Commands to run :
Step 1: First compile the project on eclipse: Select project -> Run As -> Maven Install
Step 2: use scp to copy the ms-sparkstreaming-1.0.jar to the mapr sandbox or cluster
also use scp to copy the data sensor.csv file from the data folder to the cluster put this file in a folder called data. The producer reads from this file to send messages.

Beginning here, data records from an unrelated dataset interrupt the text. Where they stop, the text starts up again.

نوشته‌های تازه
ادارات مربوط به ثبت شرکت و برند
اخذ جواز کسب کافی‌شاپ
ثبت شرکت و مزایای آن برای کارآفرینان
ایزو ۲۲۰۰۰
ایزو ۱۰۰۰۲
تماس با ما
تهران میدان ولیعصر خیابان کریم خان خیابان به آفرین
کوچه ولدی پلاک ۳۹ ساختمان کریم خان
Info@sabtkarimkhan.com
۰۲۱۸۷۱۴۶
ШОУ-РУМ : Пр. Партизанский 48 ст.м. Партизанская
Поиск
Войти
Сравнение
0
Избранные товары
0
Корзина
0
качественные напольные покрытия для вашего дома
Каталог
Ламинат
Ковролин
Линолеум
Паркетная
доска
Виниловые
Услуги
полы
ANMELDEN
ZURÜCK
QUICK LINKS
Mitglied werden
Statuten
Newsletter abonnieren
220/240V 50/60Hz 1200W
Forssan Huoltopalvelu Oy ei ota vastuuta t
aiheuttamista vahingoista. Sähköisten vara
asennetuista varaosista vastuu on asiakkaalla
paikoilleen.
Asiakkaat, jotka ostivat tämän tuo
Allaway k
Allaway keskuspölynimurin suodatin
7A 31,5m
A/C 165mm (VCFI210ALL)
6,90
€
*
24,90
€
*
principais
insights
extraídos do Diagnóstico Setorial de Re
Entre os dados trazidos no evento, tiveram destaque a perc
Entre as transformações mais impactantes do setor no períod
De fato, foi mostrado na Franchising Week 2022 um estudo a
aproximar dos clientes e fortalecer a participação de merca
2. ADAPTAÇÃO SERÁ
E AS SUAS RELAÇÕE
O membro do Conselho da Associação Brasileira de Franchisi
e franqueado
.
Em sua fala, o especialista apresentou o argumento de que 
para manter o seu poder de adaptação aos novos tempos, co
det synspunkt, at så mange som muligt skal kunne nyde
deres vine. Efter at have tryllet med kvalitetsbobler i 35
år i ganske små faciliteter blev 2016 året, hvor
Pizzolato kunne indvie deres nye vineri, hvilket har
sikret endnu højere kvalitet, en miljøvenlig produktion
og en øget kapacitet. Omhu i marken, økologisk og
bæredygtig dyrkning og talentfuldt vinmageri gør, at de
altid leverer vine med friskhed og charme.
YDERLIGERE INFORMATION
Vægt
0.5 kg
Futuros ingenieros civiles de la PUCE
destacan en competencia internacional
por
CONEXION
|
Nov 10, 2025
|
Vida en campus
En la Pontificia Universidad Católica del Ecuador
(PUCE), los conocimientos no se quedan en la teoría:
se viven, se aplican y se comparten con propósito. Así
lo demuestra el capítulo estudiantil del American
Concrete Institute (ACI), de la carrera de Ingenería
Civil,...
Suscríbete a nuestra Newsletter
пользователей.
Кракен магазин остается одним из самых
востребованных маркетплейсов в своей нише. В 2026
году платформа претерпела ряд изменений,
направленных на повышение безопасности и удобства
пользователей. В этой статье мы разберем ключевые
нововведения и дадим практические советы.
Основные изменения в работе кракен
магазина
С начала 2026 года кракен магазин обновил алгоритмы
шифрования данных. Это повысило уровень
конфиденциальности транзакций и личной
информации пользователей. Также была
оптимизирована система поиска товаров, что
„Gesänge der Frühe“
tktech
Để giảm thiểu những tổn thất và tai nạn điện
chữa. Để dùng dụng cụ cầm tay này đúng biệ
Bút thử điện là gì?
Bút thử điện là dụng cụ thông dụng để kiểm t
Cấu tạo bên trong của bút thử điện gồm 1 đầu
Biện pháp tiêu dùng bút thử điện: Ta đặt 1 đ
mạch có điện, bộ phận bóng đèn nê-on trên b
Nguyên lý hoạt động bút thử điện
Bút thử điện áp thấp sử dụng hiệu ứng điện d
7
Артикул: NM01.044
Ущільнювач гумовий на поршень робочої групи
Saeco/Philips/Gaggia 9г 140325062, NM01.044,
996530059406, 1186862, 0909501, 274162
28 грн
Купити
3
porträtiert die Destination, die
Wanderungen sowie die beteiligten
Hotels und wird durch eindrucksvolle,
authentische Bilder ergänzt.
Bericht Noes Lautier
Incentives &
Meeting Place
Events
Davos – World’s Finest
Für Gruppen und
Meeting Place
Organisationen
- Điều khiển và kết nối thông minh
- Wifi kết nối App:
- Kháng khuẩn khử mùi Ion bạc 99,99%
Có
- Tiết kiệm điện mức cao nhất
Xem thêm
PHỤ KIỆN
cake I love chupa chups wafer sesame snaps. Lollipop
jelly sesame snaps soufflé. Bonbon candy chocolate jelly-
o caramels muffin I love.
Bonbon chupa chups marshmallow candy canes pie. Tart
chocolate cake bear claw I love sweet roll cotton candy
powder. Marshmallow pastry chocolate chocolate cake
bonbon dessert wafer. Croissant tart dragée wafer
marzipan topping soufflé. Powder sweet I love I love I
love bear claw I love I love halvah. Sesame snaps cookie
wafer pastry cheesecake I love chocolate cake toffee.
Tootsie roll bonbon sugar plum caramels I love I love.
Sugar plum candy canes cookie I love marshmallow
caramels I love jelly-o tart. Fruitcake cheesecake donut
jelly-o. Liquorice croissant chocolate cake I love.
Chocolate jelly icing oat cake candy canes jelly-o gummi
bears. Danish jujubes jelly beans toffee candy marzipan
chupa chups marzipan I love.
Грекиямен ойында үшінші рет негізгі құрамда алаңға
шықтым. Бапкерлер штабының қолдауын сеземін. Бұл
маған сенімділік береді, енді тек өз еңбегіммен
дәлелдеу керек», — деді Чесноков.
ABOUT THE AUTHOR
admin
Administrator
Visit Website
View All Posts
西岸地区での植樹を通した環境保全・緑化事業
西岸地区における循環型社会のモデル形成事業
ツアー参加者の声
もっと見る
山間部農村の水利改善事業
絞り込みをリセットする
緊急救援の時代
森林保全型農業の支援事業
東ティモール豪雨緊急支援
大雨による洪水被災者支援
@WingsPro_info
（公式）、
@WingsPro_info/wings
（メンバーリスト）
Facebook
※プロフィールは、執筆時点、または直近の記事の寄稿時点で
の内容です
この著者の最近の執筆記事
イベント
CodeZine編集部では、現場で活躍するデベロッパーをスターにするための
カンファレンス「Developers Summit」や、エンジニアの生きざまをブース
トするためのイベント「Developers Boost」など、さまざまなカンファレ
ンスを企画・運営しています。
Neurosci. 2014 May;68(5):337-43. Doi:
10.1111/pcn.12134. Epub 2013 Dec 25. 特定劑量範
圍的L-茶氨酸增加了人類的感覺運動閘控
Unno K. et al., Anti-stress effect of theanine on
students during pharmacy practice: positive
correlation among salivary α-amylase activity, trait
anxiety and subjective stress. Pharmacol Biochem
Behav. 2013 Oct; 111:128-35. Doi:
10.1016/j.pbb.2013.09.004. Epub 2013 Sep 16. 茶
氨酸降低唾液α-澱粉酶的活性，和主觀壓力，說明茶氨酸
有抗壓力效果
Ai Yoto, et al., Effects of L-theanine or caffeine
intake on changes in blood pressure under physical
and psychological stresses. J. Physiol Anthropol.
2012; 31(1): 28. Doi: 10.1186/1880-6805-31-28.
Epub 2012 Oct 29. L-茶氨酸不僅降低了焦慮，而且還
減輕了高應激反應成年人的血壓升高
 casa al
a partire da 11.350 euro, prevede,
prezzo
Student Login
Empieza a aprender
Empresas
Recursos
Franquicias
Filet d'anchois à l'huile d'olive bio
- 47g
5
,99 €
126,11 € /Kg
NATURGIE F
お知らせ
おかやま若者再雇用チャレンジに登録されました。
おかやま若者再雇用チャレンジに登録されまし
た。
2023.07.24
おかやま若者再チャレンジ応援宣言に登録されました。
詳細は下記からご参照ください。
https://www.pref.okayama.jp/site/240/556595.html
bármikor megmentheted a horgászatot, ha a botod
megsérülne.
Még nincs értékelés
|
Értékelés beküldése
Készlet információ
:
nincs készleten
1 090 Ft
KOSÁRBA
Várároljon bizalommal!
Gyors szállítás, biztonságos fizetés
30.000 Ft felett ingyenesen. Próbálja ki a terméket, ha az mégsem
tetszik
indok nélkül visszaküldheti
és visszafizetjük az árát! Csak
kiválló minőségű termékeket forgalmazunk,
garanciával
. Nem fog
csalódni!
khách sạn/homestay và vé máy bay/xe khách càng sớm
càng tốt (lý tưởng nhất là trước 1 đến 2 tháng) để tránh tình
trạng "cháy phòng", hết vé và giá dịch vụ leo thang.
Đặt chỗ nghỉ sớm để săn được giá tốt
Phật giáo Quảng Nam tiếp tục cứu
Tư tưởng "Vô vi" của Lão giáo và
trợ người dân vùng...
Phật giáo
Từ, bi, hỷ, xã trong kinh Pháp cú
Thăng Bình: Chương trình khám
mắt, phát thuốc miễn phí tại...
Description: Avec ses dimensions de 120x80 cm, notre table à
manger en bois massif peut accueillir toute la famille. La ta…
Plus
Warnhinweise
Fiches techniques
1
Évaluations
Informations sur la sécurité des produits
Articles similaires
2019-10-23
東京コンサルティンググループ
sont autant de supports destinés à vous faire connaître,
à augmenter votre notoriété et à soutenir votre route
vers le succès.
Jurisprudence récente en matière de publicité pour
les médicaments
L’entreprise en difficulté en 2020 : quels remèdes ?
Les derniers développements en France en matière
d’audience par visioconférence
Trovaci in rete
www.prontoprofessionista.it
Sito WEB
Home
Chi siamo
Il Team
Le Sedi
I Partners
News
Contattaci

scp ms-sparkstreaming-1.0.jar user01@ipaddress:/user/user01/. if you are using virtualbox: scp -P 2222 ms-sparkstreaming-1.0.jar user01@127.0.0.1:/user/user01/.
Create the topic
maprcli stream create -path /user/user01/pump -produceperm p -consumeperm p -topicperm p maprcli stream topic create -path /user/user01/pump -topic sensor -partitions 3
get info on the topic maprcli stream info -path /user/user01/pump
To run the MapR Streams Java producer and consumer:
java -cp ms-sparkstreaming-1.0.jar:mapr classpath
solution.MyProducer
java -cp ms-sparkstreaming-1.0.jar:mapr classpath
solution.MyConsumer
Step 3: To run the Spark streaming consumer:
start the streaming app
spark-submit --class solution.SensorStreamConsumer --master local[2] ms-sparkstreaming-1.0.jar
ctl-c to stop
step 4: Spark streaming app writing to hbase
first make sure that you have the correct version of HBase installed, it should be 1.1.1:
cat /opt/mapr/hbase/hbaseversion 1.1.1
Next make sure the Spark HBase compatibility version is correctly configured here: cat /opt/mapr/spark/spark-1.5.2/mapr-util/compatibility.version hbase_versions=1.1.1
If this is not 1.1.1 fix it.
Create an hbase table to write to: launch the hbase shell $hbase shell
create '/user/user01/sensor', {NAME=>'data'}, {NAME=>'alert'}, {NAME=>'stats'}
Step 4: start the streaming app writing to HBase
spark-submit --class solution.HBaseSensorStream --master local[2] ms-sparkstreaming-1.0.jar
ctl-c to stop
Scan HBase to see results:
$hbase shell
scan '/user/user01/sensor' , {'LIMIT' => 5}
scan '/user/user01/sensor' , {'COLUMNS'=>'alert', 'LIMIT' => 50}
Step 5: exit, run spark (not streaming) app to read from hbase and write daily stats
spark-submit --class solution.HBaseReadRowWriteStats --master local[2] ms-sparkstreaming-1.0.jar
$hbase shell
scan '/user/user01/sensor' , {'COLUMNS'=>'stats', 'LIMIT' => 50}
cleanup if you want to re-run:
maprcli stream topic delete -path /user/user01/pump -topic sensor maprcli stream topic create -path /user/user01/pump -topic sensor -partitions 3 hbase shell truncate '/user/user01/sensor'